Insatisfeita com o entendimento da Justiça Federal, a UFG recorreu ao TRF. Lá, os desembargadores derrubaram a apelação da instituição, confirmando o entendimento do juiz Urbano Neto. Ambas as cortes defendem o veto à cobrança dos cursos de pós pelas universidades.

Segundo Márcio Teixeira, advogado da estudante, a UFG acatou a decisão da justiça e ela conseguiu garantir a gratuidade na realização do curso.

Posição das universidades

Hoje, ainda são poucos os candidatos que entram na justiça contra o pagamento das mensalidades. Geralmente as instituições invocam que tais cursos não são considerados como "cursos regulares" e "não estão vinculados à pro-reitorias de ensino ou pesquisa", como os cursos de graduação e de mestrado, por exemplo.

Além disso, um discurso recorrente das universidades é afirmar aos alunos que a cobrança é legal e institucionalizada, tendo em vista a existência de uma regulamentação interna aprovada pela reitoria e por outros órgãos colegiados da instituição.

Alavarse da USP diz que falta de recursos não pode ser justificativa para cobrança dos cursos
Reprodução/TV Univesp
Alavarse da USP diz que falta de recursos não pode ser justificativa para cobrança dos cursos

As universidades ainda alegam que, sem a cobrança, faltarão recursos para financiar a existência dos cursos "lato sensu" - como são formalmente conhecidas as especializações e os MBA´s. Quanto a essa justificativa, o especialista Ocimar Alavarse, professor da Faculdade de Educação da Universidade de São Paulo (USP) é enfático.
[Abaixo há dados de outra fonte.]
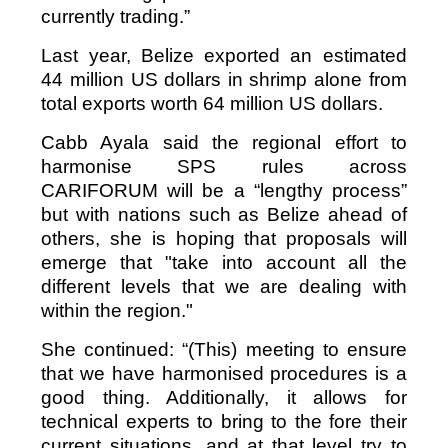
currently trading.”
Last year, Belize exported an estimated
44 million US dollars in shrimp alone from
total exports worth 64 million US dollars.
Cabb Ayala said the regional effort to
harmonise SPS rules across
CARIFORUM will be a “lengthy process”
but with nations such as Belize ahead of
others, she is hoping that proposals will
emerge that "take into account all the
different levels that we are dealing with
within the region."
She continued: “(This) meeting to ensure
that we have harmonised procedures is a
good thing. Additionally, it allows for
technical experts to bring to the fore their
current situations, and at that level try to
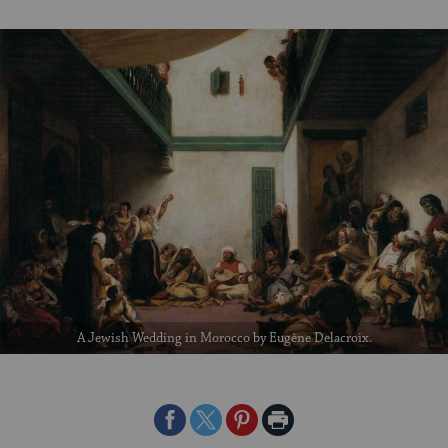
A Jewish Wedding in Morocco by Eugène Delacroix.
Share
Share
Share
Print
on
on
on
Page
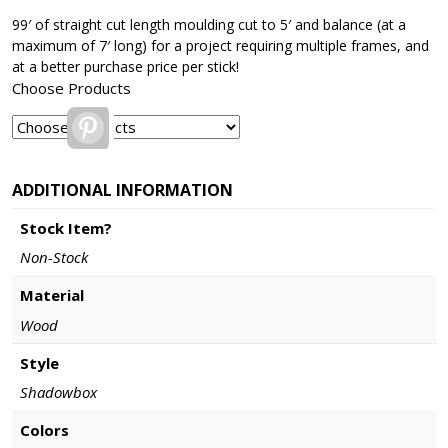
99′ of straight cut length moulding cut to 5′ and balance (at a
maximum of 7′ long) for a project requiring multiple frames, and
at a better purchase price per stick!
Choose Products
Pinterest
ADDITIONAL INFORMATION
Stock Item?
Non-Stock
Material
Wood
Style
Shadowbox
Colors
"Se é preciso mais recursos, que seja feito um planejamento para criação de mecanismos de financiamento para os cursos de especialização. É preciso aproveitar a implementação do Plano Nacional de Educação [que prevê mais verbas para a área, além de metas de melhoria do ensino da pré-escola ao ensino de pós-graduação] para incluir essa discussão no debate", diz Alavarse.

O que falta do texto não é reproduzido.